Can Anyone Explain this G5 Phenomenon?

I don’t notice any difference in the life of my G5 sensors from now to several years ago. I used to routinely go 16-21 days as I was trying to hoard sensors in anticipation of Medicare which didn’t cover CGM at that point. Another reason for extending sensors is the cr*p first day performance. If you use a sensor for 1 week, you have 1 bad out of 7 days. If you use a sensor for 2 weeks, you only have 1 bad out of 14 days. (I sometimes pre-insert sensors and it makes a difference but not always a huge difference.)

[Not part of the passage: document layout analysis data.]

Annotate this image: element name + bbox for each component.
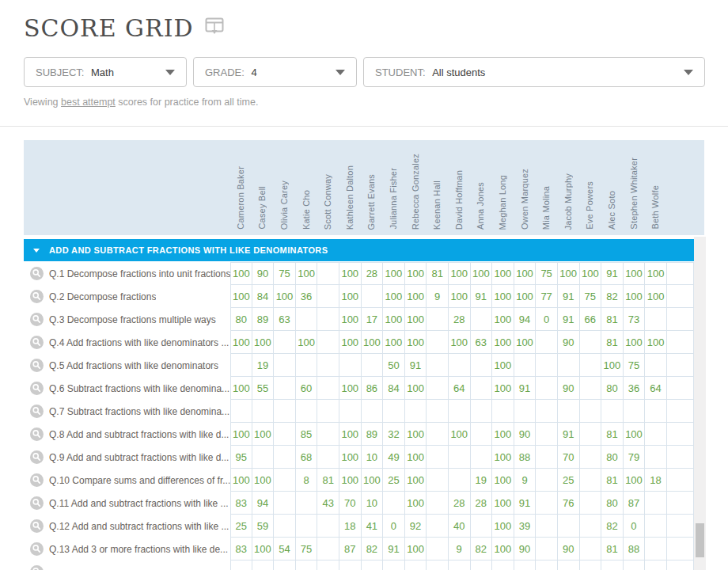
preview-skill-icon[interactable]: [30, 565, 44, 570]
table-row: Q.1 Decompose fractions into unit fracti…: [24, 262, 694, 285]
score-cell: 100: [339, 377, 362, 400]
student-column-header[interactable]: Kathleen Dalton: [345, 165, 355, 230]
student-column-header[interactable]: Eve Powers: [585, 181, 594, 230]
student-filter-value: All students: [432, 66, 674, 78]
preview-skill-icon[interactable]: [30, 405, 44, 418]
score-cell: 100: [471, 262, 493, 285]
score-cell: [471, 377, 493, 400]
table-row: Q.3 Decompose fractions multiple ways808…: [24, 308, 694, 331]
empty-cell: [667, 354, 694, 377]
score-cell: 100: [624, 262, 646, 285]
score-cell: 19: [471, 469, 493, 492]
score-cell: 100: [492, 515, 514, 538]
student-column-header[interactable]: Anna Jones: [476, 182, 485, 230]
score-cell: [471, 400, 493, 423]
score-cell: 80: [601, 446, 624, 469]
score-cell: 75: [624, 354, 646, 377]
preview-skill-icon[interactable]: [30, 542, 44, 556]
score-cell: 81: [427, 262, 449, 285]
preview-skill-icon[interactable]: [30, 428, 44, 441]
score-cell: [645, 354, 667, 377]
vertical-scrollbar-thumb[interactable]: [696, 523, 704, 557]
student-column-header[interactable]: Rebecca Gonzalez: [411, 154, 420, 230]
score-cell: [645, 446, 667, 469]
score-cell: 90: [558, 538, 580, 560]
student-column-header[interactable]: Cameron Baker: [236, 166, 245, 230]
score-cell: 100: [492, 538, 514, 560]
score-cell: 100: [383, 285, 405, 308]
preview-skill-icon[interactable]: [30, 290, 44, 303]
student-column-header[interactable]: Garrett Evans: [366, 174, 376, 230]
best-attempt-link[interactable]: best attempt: [61, 97, 116, 108]
score-cell: 100: [252, 423, 275, 446]
score-cell: 28: [449, 308, 471, 331]
score-cell: 36: [624, 377, 646, 400]
empty-cell: [667, 515, 694, 538]
score-cell: 39: [514, 515, 537, 538]
score-cell: 100: [405, 423, 427, 446]
student-column-header[interactable]: Stephen Whitaker: [629, 158, 639, 230]
student-column-header[interactable]: Mia Molina: [541, 186, 551, 230]
skill-row-label: Q.4 Add fractions with like denominators…: [24, 331, 230, 354]
score-cell: 100: [492, 285, 514, 308]
score-cell: [405, 560, 427, 570]
score-cell: 75: [580, 285, 602, 308]
student-column-header[interactable]: Jacob Murphy: [563, 173, 573, 230]
score-cell: [536, 515, 558, 538]
score-cell: 89: [362, 423, 384, 446]
student-filter-dropdown[interactable]: STUDENT: All students: [363, 57, 705, 87]
empty-cell: [667, 285, 694, 308]
preview-skill-icon[interactable]: [30, 519, 44, 533]
student-column-header[interactable]: Casey Bell: [257, 186, 267, 230]
export-grid-icon[interactable]: [205, 17, 225, 40]
score-cell: 100: [492, 377, 514, 400]
skill-label: Q.10 Compare sums and differences of fr.…: [49, 475, 230, 486]
score-cell: [514, 354, 537, 377]
preview-skill-icon[interactable]: [30, 336, 44, 349]
score-cell: [427, 446, 449, 469]
score-cell: [317, 354, 339, 377]
score-cell: 100: [449, 262, 471, 285]
student-column-header[interactable]: Alec Soto: [607, 191, 616, 230]
score-cell: 100: [492, 423, 514, 446]
score-cell: 92: [405, 515, 427, 538]
student-column-header[interactable]: Beth Wolfe: [650, 185, 660, 230]
student-column-header[interactable]: Keenan Hall: [432, 180, 442, 230]
student-column-header[interactable]: Julianna Fisher: [389, 168, 398, 230]
score-cell: 0: [624, 515, 646, 538]
subject-filter-label: SUBJECT:: [36, 66, 87, 78]
student-column-header[interactable]: Owen Marquez: [520, 169, 529, 230]
subject-filter-dropdown[interactable]: SUBJECT: Math: [24, 57, 187, 87]
student-column-header[interactable]: David Hoffman: [454, 170, 464, 230]
score-cell: 100: [230, 377, 252, 400]
score-cell: 32: [383, 423, 405, 446]
student-column-header[interactable]: Meghan Long: [498, 175, 507, 230]
preview-skill-icon[interactable]: [30, 359, 44, 372]
score-cell: 90: [514, 423, 537, 446]
vertical-scrollbar-track[interactable]: [694, 237, 706, 570]
score-cell: 100: [405, 538, 427, 560]
preview-skill-icon[interactable]: [30, 496, 44, 510]
score-cell: [362, 560, 384, 570]
score-cell: [645, 560, 667, 570]
student-column-header[interactable]: Katie Cho: [301, 190, 311, 230]
preview-skill-icon[interactable]: [30, 473, 44, 487]
score-cell: 100: [492, 308, 514, 331]
score-cell: [492, 400, 514, 423]
grade-filter-dropdown[interactable]: GRADE: 4: [193, 57, 357, 87]
viewing-note-prefix: Viewing: [24, 97, 61, 108]
score-cell: 100: [492, 469, 514, 492]
student-column-header[interactable]: Scott Conway: [323, 174, 332, 230]
score-cell: [252, 560, 275, 570]
chevron-down-icon: [165, 70, 175, 75]
preview-skill-icon[interactable]: [30, 267, 44, 280]
preview-skill-icon[interactable]: [30, 450, 44, 464]
preview-skill-icon[interactable]: [30, 382, 44, 395]
score-cell: [471, 308, 493, 331]
section-header-bar[interactable]: ADD AND SUBTRACT FRACTIONS WITH LIKE DEN…: [24, 239, 694, 261]
score-cell: 28: [362, 262, 384, 285]
score-cell: 100: [601, 354, 624, 377]
preview-skill-icon[interactable]: [30, 313, 44, 326]
student-column-header[interactable]: Olivia Carey: [279, 180, 289, 230]
score-cell: [274, 377, 296, 400]
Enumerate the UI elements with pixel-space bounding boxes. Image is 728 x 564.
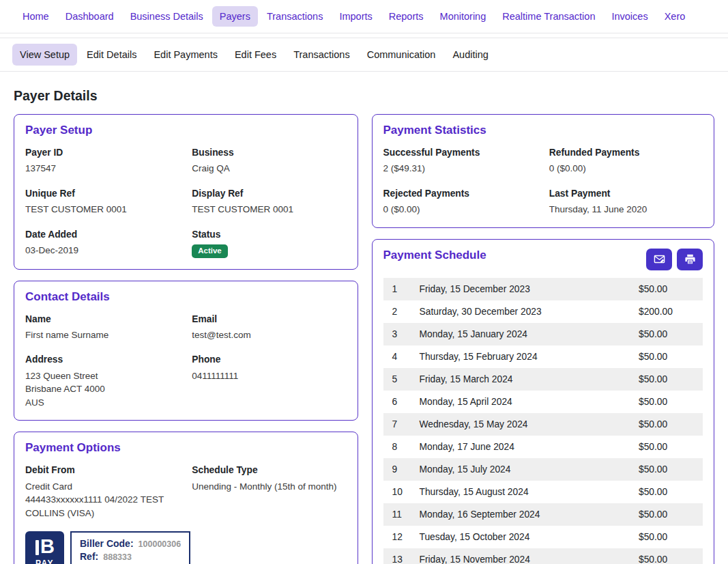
field-value: Craig QA: [192, 162, 346, 175]
contact-details-card: Contact Details Name First name Surname …: [14, 281, 358, 421]
primary-nav-item[interactable]: Business Details: [123, 6, 211, 27]
schedule-row-number: 11: [383, 509, 420, 520]
payer-tabs-navbar: View Setup Edit Details Edit Payments Ed…: [0, 38, 728, 72]
schedule-row-date: Friday, 15 March 2024: [420, 374, 639, 384]
primary-nav-item[interactable]: Dashboard: [58, 6, 121, 27]
print-schedule-button[interactable]: [677, 249, 703, 270]
primary-nav-item[interactable]: Transactions: [259, 6, 330, 27]
schedule-row-date: Thursday, 15 February 2024: [420, 352, 639, 362]
payer-tab[interactable]: Edit Details: [79, 44, 144, 66]
primary-nav-item[interactable]: Imports: [332, 6, 379, 27]
field-business: Business Craig QA: [192, 146, 346, 175]
schedule-row-amount: $50.00: [639, 352, 703, 362]
schedule-row: 5 Friday, 15 March 2024 $50.00: [383, 368, 703, 391]
field-value: 137547: [25, 162, 179, 175]
field-rejected-payments: Rejected Payments 0 ($0.00): [383, 187, 537, 216]
bpay-reference-box: Biller Code: 100000306 Ref: 888333: [70, 531, 190, 564]
email-schedule-button[interactable]: [646, 249, 672, 270]
field-label: Last Payment: [549, 187, 703, 200]
primary-nav-item[interactable]: Payers: [212, 6, 258, 27]
schedule-row-number: 1: [383, 284, 420, 294]
schedule-row-date: Thursday, 15 August 2024: [420, 487, 639, 497]
field-value: 0411111111: [192, 369, 346, 383]
field-display-ref: Display Ref TEST CUSTOMER 0001: [192, 187, 346, 216]
field-label: Date Added: [25, 228, 179, 241]
schedule-row-number: 13: [383, 554, 420, 564]
primary-nav-item[interactable]: Monitoring: [433, 6, 494, 27]
status-badge: Active: [192, 244, 228, 258]
field-unique-ref: Unique Ref TEST CUSTOMER 0001: [25, 187, 179, 216]
field-label: Business: [192, 146, 346, 159]
field-value: TEST CUSTOMER 0001: [25, 203, 179, 216]
schedule-row-amount: $50.00: [639, 329, 703, 339]
payer-tab[interactable]: Communication: [360, 44, 443, 66]
schedule-row-number: 2: [383, 307, 420, 317]
field-label: Debit From: [25, 464, 179, 477]
payer-tab[interactable]: Transactions: [286, 44, 357, 66]
schedule-row: 3 Monday, 15 January 2024 $50.00: [383, 323, 703, 346]
schedule-row-amount: $50.00: [639, 509, 703, 520]
printer-icon: [684, 253, 696, 265]
payer-tab[interactable]: View Setup: [12, 44, 77, 66]
bpay-bar-glyph: [35, 540, 39, 555]
schedule-row: 1 Friday, 15 December 2023 $50.00: [383, 278, 703, 300]
payer-tab[interactable]: Auditing: [445, 44, 495, 66]
schedule-row-amount: $50.00: [639, 374, 703, 384]
bpay-logo-icon: B PAY: [25, 531, 64, 564]
schedule-row-date: Monday, 16 September 2024: [420, 509, 639, 520]
schedule-row-amount: $50.00: [639, 284, 703, 294]
schedule-row: 10 Thursday, 15 August 2024 $50.00: [383, 481, 703, 503]
schedule-row: 6 Monday, 15 April 2024 $50.00: [383, 391, 703, 413]
schedule-row-number: 5: [383, 374, 420, 384]
field-value: Thursday, 11 June 2020: [549, 203, 703, 216]
page-title: Payer Details: [14, 88, 714, 104]
bpay-ref-label: Ref:: [80, 551, 98, 562]
field-label: Unique Ref: [25, 187, 179, 200]
schedule-row-date: Monday, 15 July 2024: [420, 464, 639, 475]
payer-tab[interactable]: Edit Payments: [146, 44, 225, 66]
primary-nav-item[interactable]: Home: [15, 6, 57, 27]
schedule-row: 8 Monday, 17 June 2024 $50.00: [383, 436, 703, 458]
field-value: 0 ($0.00): [549, 162, 703, 175]
primary-navbar: Home Dashboard Business Details Payers T…: [0, 0, 728, 33]
payment-schedule-table: 1 Friday, 15 December 2023 $50.00 2 Satu…: [383, 278, 703, 564]
schedule-row-date: Monday, 15 April 2024: [420, 397, 639, 407]
schedule-row-number: 4: [383, 352, 420, 362]
primary-nav-item[interactable]: Xero: [657, 6, 693, 27]
field-value: TEST CUSTOMER 0001: [192, 203, 346, 216]
schedule-row-number: 3: [383, 329, 420, 339]
schedule-row-amount: $50.00: [639, 464, 703, 475]
biller-code-value: 100000306: [139, 539, 181, 549]
field-label: Successful Payments: [383, 146, 537, 159]
primary-nav-item[interactable]: Invoices: [604, 6, 655, 27]
payment-schedule-title: Payment Schedule: [383, 249, 486, 262]
field-label: Name: [25, 313, 179, 326]
field-label: Payer ID: [25, 146, 179, 159]
schedule-row-date: Saturday, 30 December 2023: [420, 307, 639, 317]
schedule-row: 11 Monday, 16 September 2024 $50.00: [383, 503, 703, 526]
biller-code-label: Biller Code:: [80, 538, 134, 549]
schedule-row-number: 8: [383, 442, 420, 452]
primary-nav-item[interactable]: Reports: [381, 6, 431, 27]
primary-nav-item[interactable]: Realtime Transaction: [495, 6, 602, 27]
field-label: Address: [25, 353, 179, 366]
schedule-row-number: 9: [383, 464, 420, 475]
schedule-row-amount: $50.00: [639, 487, 703, 497]
schedule-row-date: Friday, 15 December 2023: [420, 284, 639, 294]
schedule-row-date: Friday, 15 November 2024: [420, 554, 639, 564]
schedule-row-number: 12: [383, 532, 420, 542]
field-payer-id: Payer ID 137547: [25, 146, 179, 175]
schedule-row-date: Monday, 15 January 2024: [420, 329, 639, 339]
field-label: Rejected Payments: [383, 187, 537, 200]
field-label: Email: [192, 313, 346, 326]
schedule-row: 12 Tuesday, 15 October 2024 $50.00: [383, 526, 703, 548]
payer-tab[interactable]: Edit Fees: [227, 44, 284, 66]
schedule-row: 9 Monday, 15 July 2024 $50.00: [383, 458, 703, 481]
main-content: Payer Setup Payer ID 137547 Business Cra…: [0, 114, 728, 564]
bpay-b-glyph: B: [40, 537, 54, 556]
right-column: Payment Statistics Successful Payments 2…: [372, 114, 715, 564]
field-address: Address 123 Queen Street Brisbane ACT 40…: [25, 353, 179, 409]
bpay-pay-text: PAY: [35, 559, 54, 564]
field-value: 2 ($49.31): [383, 162, 537, 175]
field-last-payment: Last Payment Thursday, 11 June 2020: [549, 187, 703, 216]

Now that I am on Medicare with no out-of-pocket cost due to Basic Medicare and my Supplement, I usually use my sensors 13 days. The reason for the odd number is that I like to restart my new sensor on my schedule and not get reminder alerts during the middle of the night. If I don’t wait until Day 14, I can insert a new sensor anytime on Day 13 with no reminders.

When I pull a sensor, it is usually working just fine. But I have an obscene number of extra sensors. The last couple of Medicare orders, I have indicated that I need only 3 sensors and despite the order saying 3 sensors, they still send me 5! There are rumors that Dexcom is trying to unload G5 sensors on Medicare people and sometimes I wonder since they send me more than I want or need.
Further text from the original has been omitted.